Page 5 of 5

Re: Let's Encrypt for VestaCP System (8083) and exim4

Posted: Sun Jul 15, 2018 6:31 am
by youradds
kandalf wrote:
Sat Jul 14, 2018 7:29 pm
How can we certificate multiple domains. Imagine that you have domain1.com and domain2.com and want to use on mail configurations:
mail.domain1.com
mail.domain2.com

There is any way to create a certificate that works for all domains?
Not as far as I'm aware. You would need to really setup the SSL cert on your main domain, and then get everyone to just use that (i.e mail.servername.com)

Re: Let's Encrypt for VestaCP System (8083) and exim4

Posted: Wed Aug 15, 2018 3:09 pm
by BartMan__X
Congratz, you can register on the board and copy&paste your 3 line shell "solution" without any comment in two posts (here and viewtopic.php?p=56134#p56134). But can you answer me also a question? What will happen after 90days? If not, I will tell you: VestaCP backend will be outdated because you have to restart vesta service after changing/renewing the ssl cert.

So maybe next time: Read the thread where you are posting such a bullshit and try to understand, why it can maybe not work. Thanks.

I LOLed so hard .....

Re: Let's Encrypt for VestaCP System (8083) and exim4

Posted: Sun Oct 28, 2018 11:44 am
by MAN5
ScIT wrote:
Sun Apr 29, 2018 5:24 am
MAN5 wrote:
Sat Mar 17, 2018 5:37 am
youradds wrote:
Fri Mar 16, 2018 2:30 pm
This also does the exim4 certificates, so you can correctly connect securely to imap/pop3/smtp :)
Thats we set 0644 - executable permissions for root. Those certs are will be executable by exim as default.
What do you do, if the let's encrypt cert will be regenerated (normaly after 2 months)? As far as I know, you have to restart the service(s) for providing the new cert, otherwise it will be outdated/invalid. That was also a point, to do this script, because it was the only way for now to restart affected services (in my envroiment vsftpd, vesta and exim4).
Hi sorry. I missed this post OR i overlooked ontime. I feel your point is true as need to restart the VESTA/EXIM/FTP etc.,
But, what is the current 'v-update-letsencrypt-ssl' ?
I think, the restarting of the available mandatory services are could be done with the above script as default. This will keep the script as professional. (Myself im using my server hostname, VestaCP, Exim & Vsftp all using same SSL).
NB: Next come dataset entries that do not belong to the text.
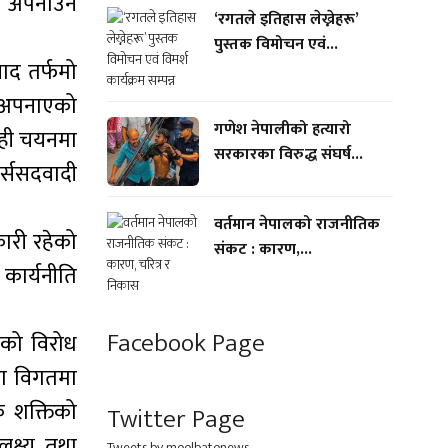
ले अपनाउने
‘रगतले इतिहास लेख्नेहरू’
पुस्तक विमोचन एवं...
ाद तर्फमो
े अपनाएको
गणेश नेपालीको हत्यारो
 सही चयनमा
सरकारका विरुद्ध संघर्ष...
र्ससदवादी
वर्तमान नेपालको राजनीतिक
कारी रहेको
संकट : कारण,...
कार्यनीति
Facebook Page
सको विरोध
ंदा विगतमा
क शक्तिको
Twitter Page
क्ष्य तथा
Tweets by moolbatonews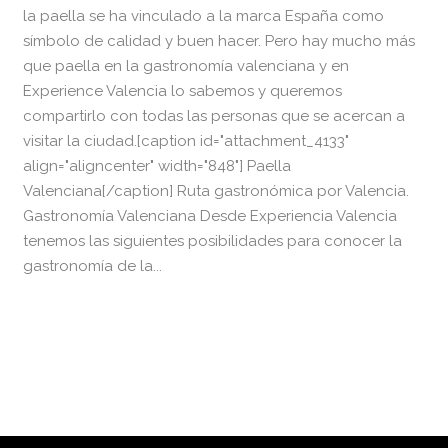
la paella se ha vinculado a la marca España como
símbolo de calidad y buen hacer. Pero hay mucho más
que paella en la gastronomía valenciana y en
Experience Valencia lo sabemos y queremos
compartirlo con todas las personas que se acercan a
visitar la ciudad.[caption id="attachment_4133"
align="aligncenter" width="848"] Paella
Valenciana[/caption] Ruta gastronómica por Valencia.
Gastronomía Valenciana Desde Experiencia Valencia
tenemos las siguientes posibilidades para conocer la
gastronomía de la...
READ MORE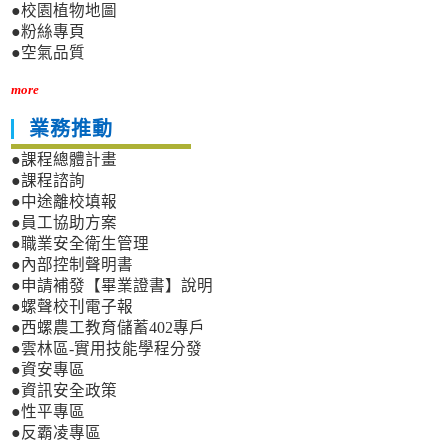
●校園植物地圖
●粉絲專頁
●空氣品質
more
業務推動
●課程總體計畫
●課程諮詢
●中途離校填報
●員工協助方案
●職業安全衛生管理
●內部控制聲明書
●申請補發【畢業證書】說明
●螺聲校刊電子報
●西螺農工教育儲蓄402專戶
●雲林區-實用技能學程分發
●資安專區
●資訊安全政策
●性平專區
●反霸凌專區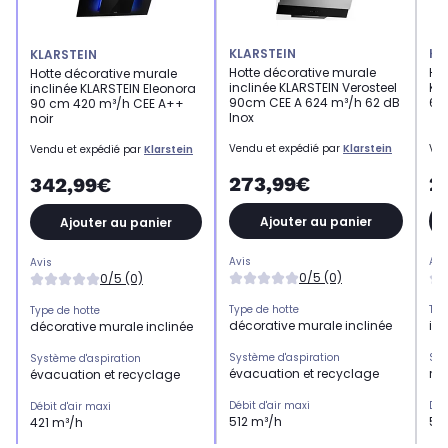
KLARSTEIN
KL
KLARSTEIN
Hotte décorative murale
Hot
Hotte décorative murale
inclinée KLARSTEIN Verosteel
KLA
inclinée KLARSTEIN Eleonora
90cm CEE A 624 m³/h 62 dB
60
90 cm 420 m³/h CEE A++
Inox
noir
Vendu et expédié par
Klarstein
Ven
Vendu et expédié par
Klarstein
273,99€
2
342,99€
Ajouter au panier
Ajouter au panier
Avis
Avi
Avis
0/5 (0)
0/5 (0)
Type de hotte
Typ
Type de hotte
décorative murale inclinée
ilot
décorative murale inclinée
Système d'aspiration
Sys
Système d'aspiration
évacuation et recyclage
re
évacuation et recyclage
Débit d'air maxi
Déb
Débit d'air maxi
512 m³/h
59
421 m³/h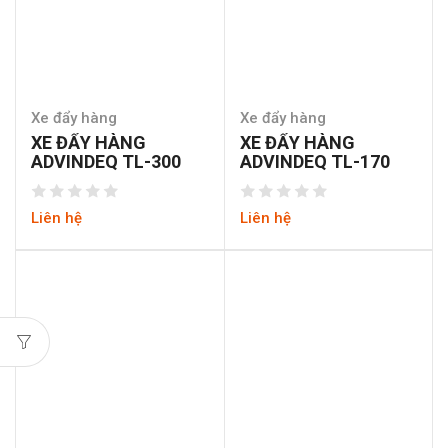
Xe đẩy hàng
Xe đẩy hàng
XE ĐẨY HÀNG
XE ĐẨY HÀNG
ADVINDEQ TL-300
ADVINDEQ TL-170
Liên hệ
Liên hệ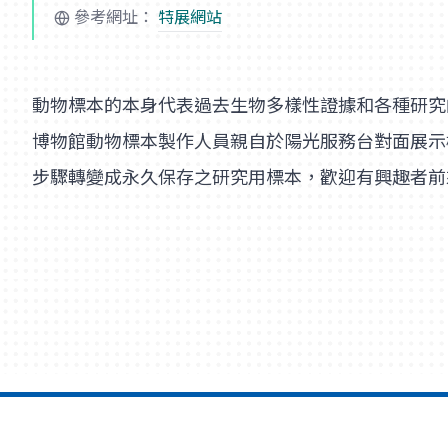
參考網址：
特展網站
動物標本的本身代表過去生物多樣性證據和各種研究
博物館動物標本製作人員親自於陽光服務台對面展示
步驟轉變成永久保存之研究用標本，歡迎有興趣者前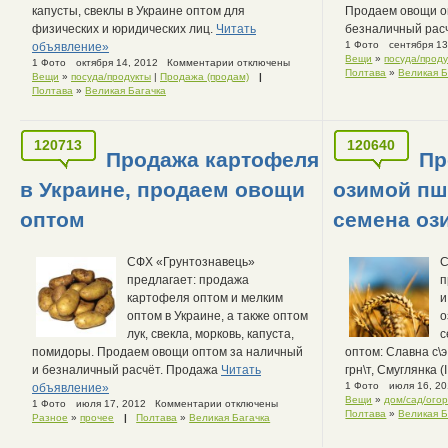
капусты, свеклы в Украине оптом для
Продаем овощи о
физических и юридических лиц.
Читать
безналичный рас
1 Фото
сентября 13
объявление»
Вещи
»
посуда/прод
1 Фото
октября 14, 2012
Комментарии отключены
Полтава
»
Великая Б
Вещи
»
посуда/продукты
|
Продажа (продам)
|
Полтава
»
Великая Багачка
120713
120640
Продажа картофеля
Пр
в Украине, продаем овощи
озимой пш
оптом
семена оз
СФХ «Грунтознавець»
С
предлагает: продажа
п
картофеля оптом и мелким
и
оптом в Украине, а также оптом
о
лук, свекла, морковь, капуста,
с
помидоры. Продаем овощи оптом за наличный
оптом: Славна с\э
и безналичный расчёт. Продажа
Читать
грн\т, Смуглянка (
1 Фото
июля 16, 2
объявление»
Вещи
»
дом/сад/ого
1 Фото
июля 17, 2012
Комментарии отключены
Полтава
»
Великая Б
Разное
»
прочее
|
Полтава
»
Великая Багачка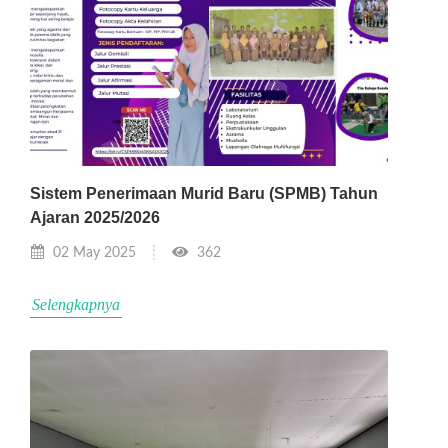
Sistem Penerimaan Murid Baru (SPMB) Tahun
Ajaran 2025/2026
02 May 2025
362
Selengkapnya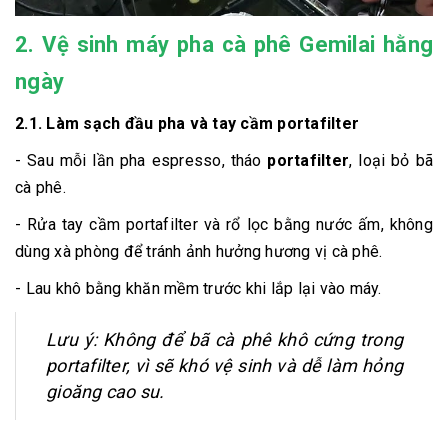
2. Vệ sinh máy pha cà phê Gemilai hằng
ngày
2.1. Làm sạch đầu pha và tay cầm portafilter
- Sau mỗi lần pha espresso, tháo
portafilter
, loại bỏ bã
cà phê.
- Rửa tay cầm portafilter và rổ lọc bằng nước ấm, không
dùng xà phòng để tránh ảnh hưởng hương vị cà phê.
- Lau khô bằng khăn mềm trước khi lắp lại vào máy.
Lưu ý: Không để bã cà phê khô cứng trong
portafilter, vì sẽ khó vệ sinh và dễ làm hỏng
gioăng cao su.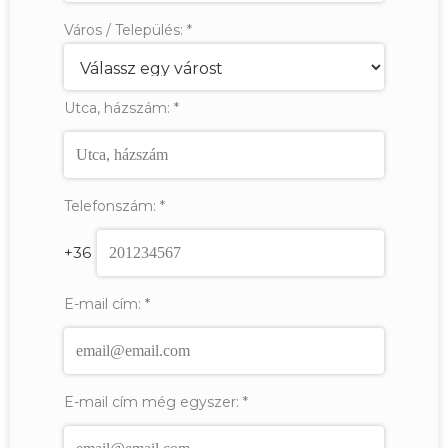
Város / Település:
*
Utca, házszám:
*
Telefonszám:
*
+36
E-mail cím:
*
E-mail cím még egyszer:
*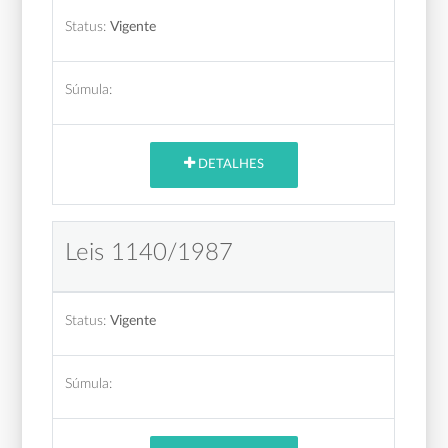
Status:
Vigente
Súmula:
DETALHES
Leis 1140/1987
Status:
Vigente
Súmula: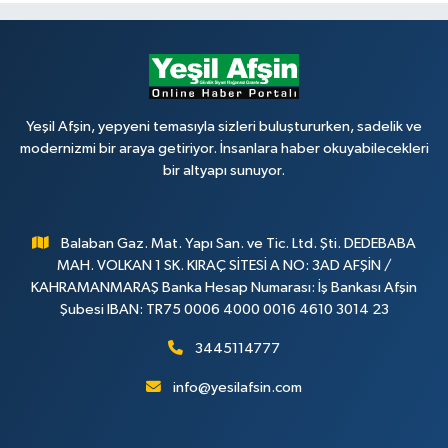
Yeşil Afşin, yepyeni temasıyla sizleri buluştururken, sadelik ve
modernizmi bir araya getiriyor. İnsanlara haber okuyabilecekleri
bir altyapı sunuyor.
Balaban Gaz. Mat. Yapı San. ve Tic. Ltd. Şti. DEDEBABA
MAH. VOLKAN 1 SK. KIRAÇ SİTESİ A NO: 3AD AFŞİN /
KAHRAMANMARAŞ Banka Hesap Numarası: İş Bankası Afşin
Şubesi IBAN: TR75 0006 4000 0016 4610 3014 23
3445114777
info@yesilafsin.com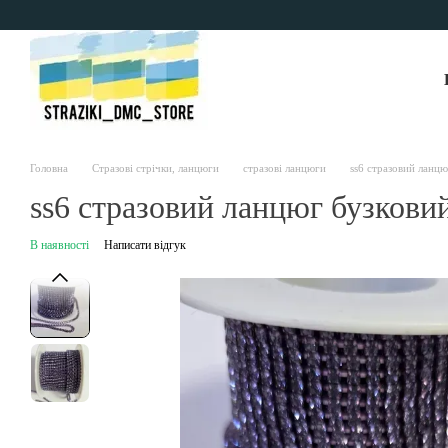
Перейти до основного контенту
Головна
Стразові стрічки, ланцюги
стразові ланцюги
ss6 стразовий ланцю
ss6 стразовий ланцюг бузковий
В наявності
Написати відгук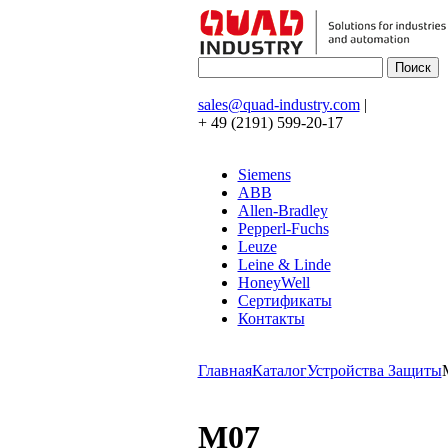
sales@quad-industry.com
|
+ 49 (2191) 599-20-17
Siemens
ABB
Allen-Bradley
Pepperl-Fuchs
Leuze
Leine & Linde
HoneyWell
Сертификаты
Контакты
Главная
Каталог
Устройства Защиты
M07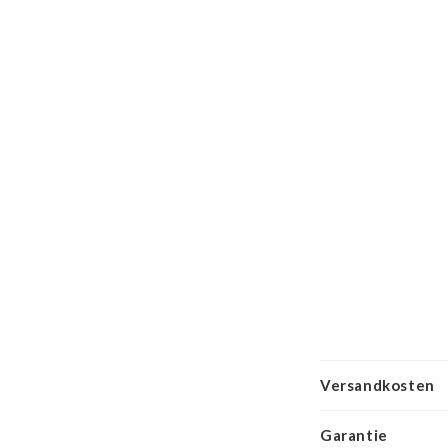
Versandkosten
Garantie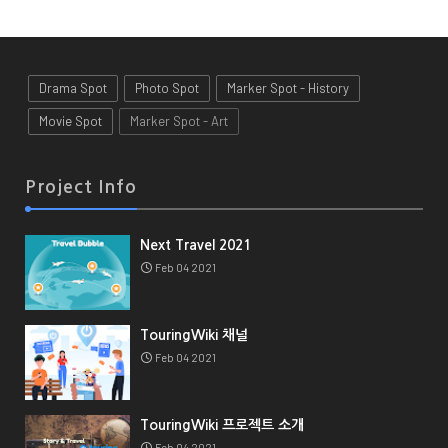
Drama Spot
Photo Spot
Marker Spot - History
Movie Spot
Marker Spot - Art
Project Info
Next Travel 2021
Feb 04 2021
TouringWiki 채널
Feb 04 2021
TouringWiki 프로젝트 소개
Feb 04 2021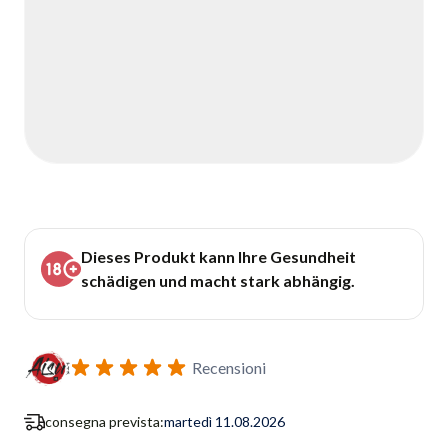
Dieses Produkt kann Ihre Gesundheit
schädigen und macht stark abhängig.
Recensioni
consegna prevista:
martedì 11.08.2026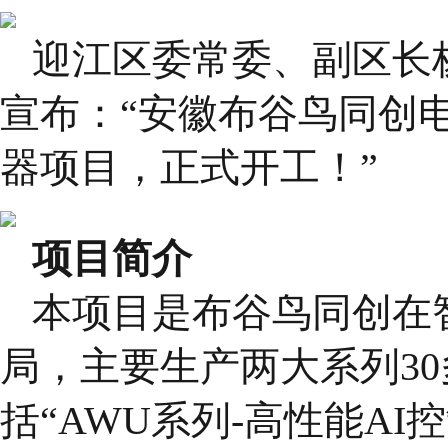
迎江区委常委、副区长
宣布：“安徽布谷鸟同创电
器项目，正式开工！”
项目简介
本项目是布谷鸟同创在
局，主要生产两大系列30
括“AWU系列-高性能AI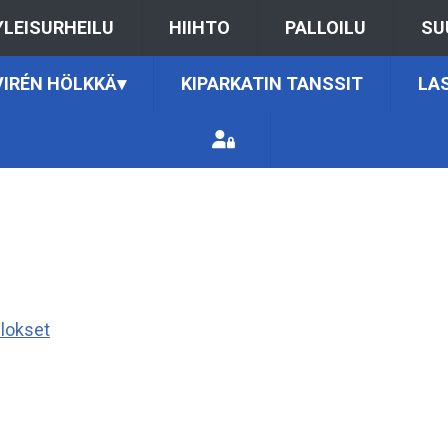
YLEISURHEILU
HIIHTO
PALLOILU
SU
VIRÉN HÖLKKÄ
▾
KIPARKATIN TANSSIT
LAS
lokset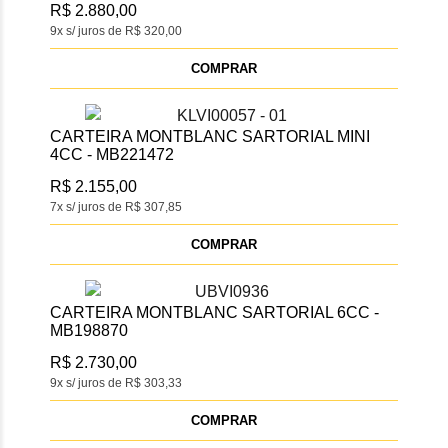
R$ 2.880,00
9x s/ juros de R$ 320,00
COMPRAR
CARTEIRA MONTBLANC SARTORIAL MINI
4CC - MB221472
R$ 2.155,00
7x s/ juros de R$ 307,85
COMPRAR
CARTEIRA MONTBLANC SARTORIAL 6CC -
MB198870
R$ 2.730,00
9x s/ juros de R$ 303,33
COMPRAR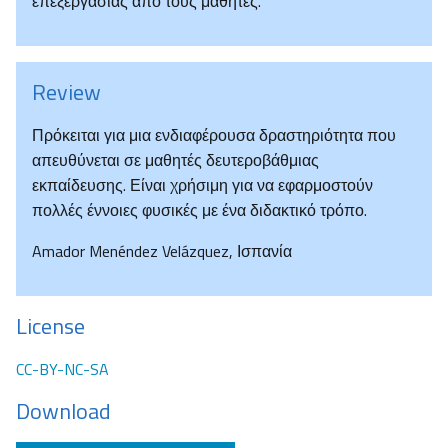
επεξεργασίας από τους μαθητές.
Review
Πρόκειται για μια ενδιαφέρουσα δραστηριότητα που
απευθύνεται σε μαθητές δευτεροβάθμιας
εκπαίδευσης. Είναι χρήσιμη για να εφαρμοστούν
πολλές έννοιες φυσικές με ένα διδακτικό τρόπο.
Amador Menéndez Velázquez, Ισπανία
License
CC-BY-NC-SA
Download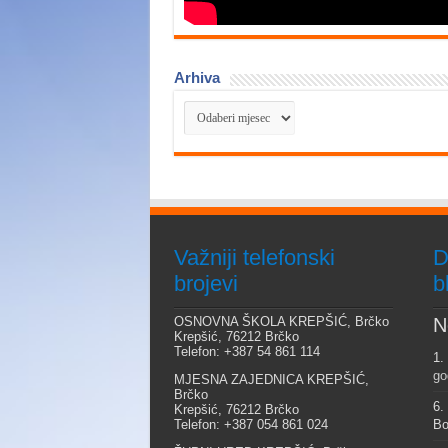
Arhiva
Arhiva
Važniji telefonski
D
brojevi
b
OSNOVNA ŠKOLA KREPŠIĆ, Brčko
N
Krepšić, 76212 Brčko
Telefon: +387 54 861 114
1.
go
MJESNA ZAJEDNICA KREPŠIĆ,
Brčko
6.
Krepšić, 76212 Brčko
Telefon: +387 054 861 024
Bo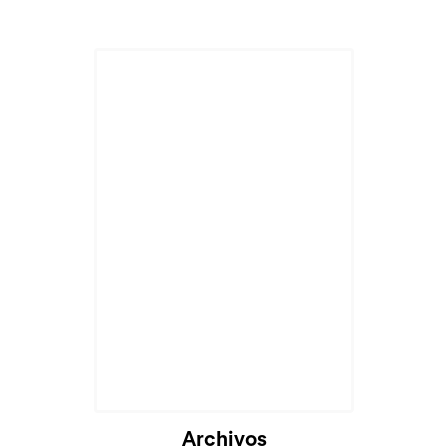
Cargando...
Archivos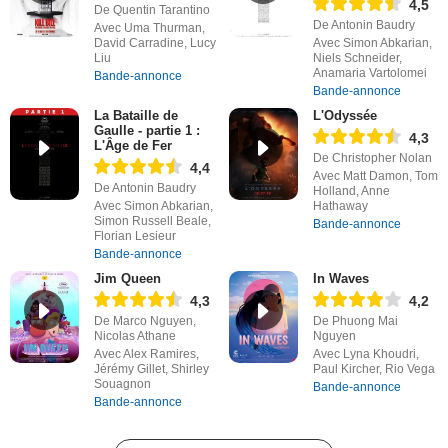
4,5
De Quentin Tarantino
De Antonin Baudry
Avec Uma Thurman,
David Carradine, Lucy
Avec Simon Abkarian,
Liu
Niels Schneider,
Anamaria Vartolomei
Bande-annonce
Bande-annonce
La Bataille de
L'Odyssée
Gaulle - partie 1 :
4,3
L'Âge de Fer
De Christopher Nolan
4,4
Avec Matt Damon, Tom
De Antonin Baudry
Holland, Anne
Avec Simon Abkarian,
Hathaway
Simon Russell Beale,
Bande-annonce
Florian Lesieur
Bande-annonce
Jim Queen
In Waves
4,3
4,2
De Marco Nguyen,
De Phuong Mai
Nicolas Athane
Nguyen
Avec Alex Ramires,
Avec Lyna Khoudri,
Jérémy Gillet, Shirley
Paul Kircher, Rio Vega
Souagnon
Bande-annonce
Bande-annonce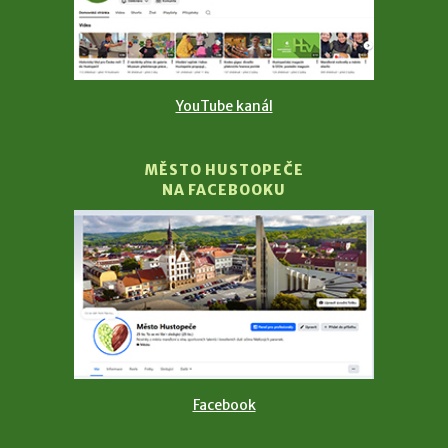
YouTube kanál
MĚSTO HUSTOPEČE
NA FACEBOOKU
Facebook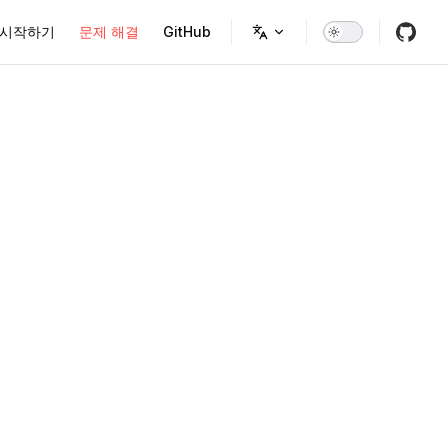
on
시작하기
문제 해결
GitHub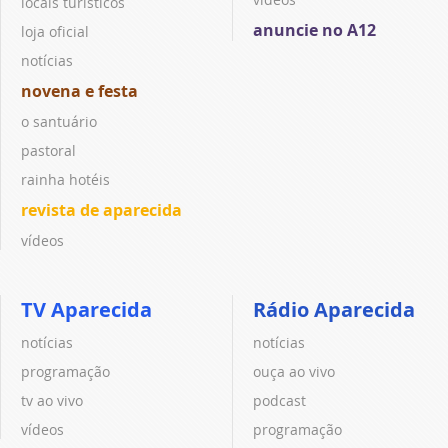
locais turísticos
anuncie no A12
loja oficial
notícias
novena e festa
o santuário
pastoral
rainha hotéis
revista de aparecida
vídeos
TV Aparecida
Rádio Aparecida
notícias
notícias
programação
ouça ao vivo
tv ao vivo
podcast
vídeos
programação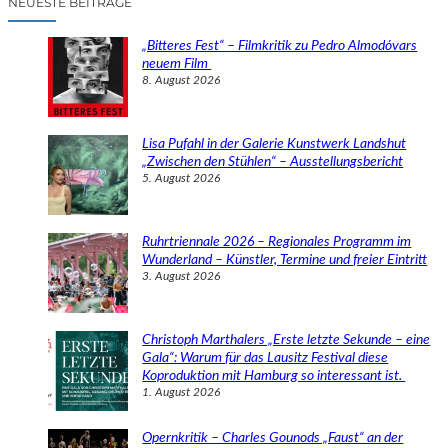
NEUESTE BEITRÄGE
h
e
„Bitteres Fest“ – Filmkritik zu Pedro Almodóvars
n
neuem Film
8. August 2026
Lisa Pufahl in der Galerie Kunstwerk Landshut
„Zwischen den Stühlen“ – Ausstellungsbericht
5. August 2026
Ruhrtriennale 2026 – Regionales Programm im
Wunderland – Künstler, Termine und freier Eintritt
3. August 2026
Christoph Marthalers „Erste letzte Sekunde – eine
Gala“: Warum für das Lausitz Festival diese
Koproduktion mit Hamburg so interessant ist.
1. August 2026
Opernkritik – Charles Gounods „Faust“ an der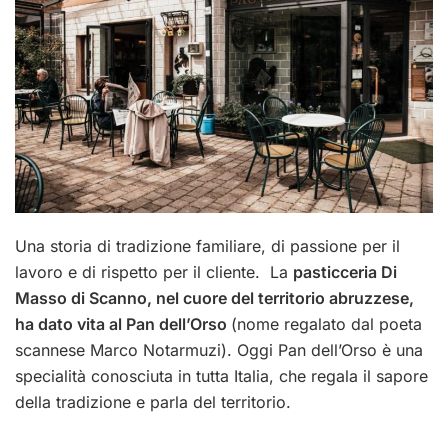
Una storia di tradizione familiare, di passione per il
lavoro e di rispetto per il cliente. La
pasticceria Di
Masso di Scanno, nel cuore del territorio abruzzese,
ha dato vita al Pan dell’Orso
(nome regalato dal poeta
scannese Marco Notarmuzi). Oggi Pan dell’Orso è una
specialità conosciuta in tutta Italia, che regala il sapore
della tradizione e parla del territorio.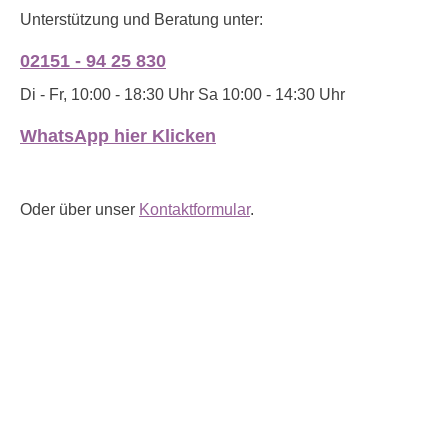
Unterstützung und Beratung unter:
02151 - 94 25 830
Di - Fr, 10:00 - 18:30 Uhr Sa 10:00 - 14:30 Uhr
WhatsApp hier Klicken
Oder über unser
Kontaktformular
.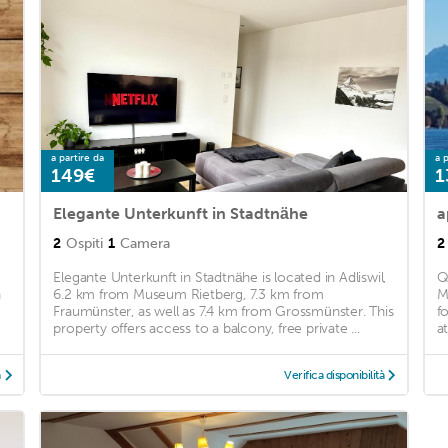
a partire da
a p
149€
1
Elegante Unterkunft in Stadtnähe
2
Ospiti
1
Camera
2
Elegante Unterkunft in Stadtnähe is located in Adliswil,
Q
a
6.2 km from Museum Rietberg, 7.3 km from
M
Fraumünster, as well as 7.4 km from Grossmünster. This
f
property offers access to a balcony, free private ...
a
à
Verifica disponibilità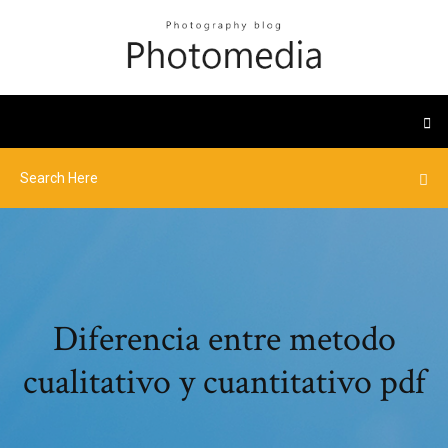
Diferencia entre metodo
cualitativo y cuantitativo pdf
Or may send a Service-Restart reminder to the root email (If the root domain SSL has updated via the above script)

Re: Let's Encrypt for VestaCP System (8083) and exim4

Posted: Fri Dec 14, 2018 6:39 pm
by openVZvsKVM
ScIT wrote:
Wed Nov 09, 2016 10:06 am
VestaCP has now a integrated way to solve the request: viewtopic.php?f=10&t=17353

Hi @ all

For our internal VestaCP Systems I've written a short script to use the Let's Encrypt SSL Certificates for VestaCP (8083) and exim4.

First of all:
- Create your domain in WEB (for example server.domain.tld)
- Add a Let's Encrypt Certificate with v-add-letsencrypt-domain user domain
- Create and modify the script you will find here: https://git.scit.ch/rs/VestaCP-SystemSSL

Tested on Ubuntu 14.04 and Debian 8.

Please let me know if it also works for you, if you have any problems post it here or use the "Issue"-Function from our GitLab Server.

Why you should use this way instead of "create only symlinks of the cert files": viewtopic.php?p=56451#p56428
Thank You Sooo Much!!! it is very helpful for me and i have solved my mail server issues....
Extra Thank for this script https://git.scit.ch/rs/VestaCP-SystemSSL

Re: Let's Encrypt for VestaCP System (8083) and exim4

Posted: Thu Dec 27, 2018 2:36 am
by cottager
kandalf wrote:
Sat Jul 14, 2018 7:29 pm
How can we certificate multiple domains. Imagine that you have domain1.com and domain2.com and want to use on mail configurations:
mail.domain1.com
mail.domain2.com

There is any way to create a certificate that works for all domains?
I see no reason why you can't put aliases in your web domain for the mail servers you want to be in that certificate. Just add them in the aliases.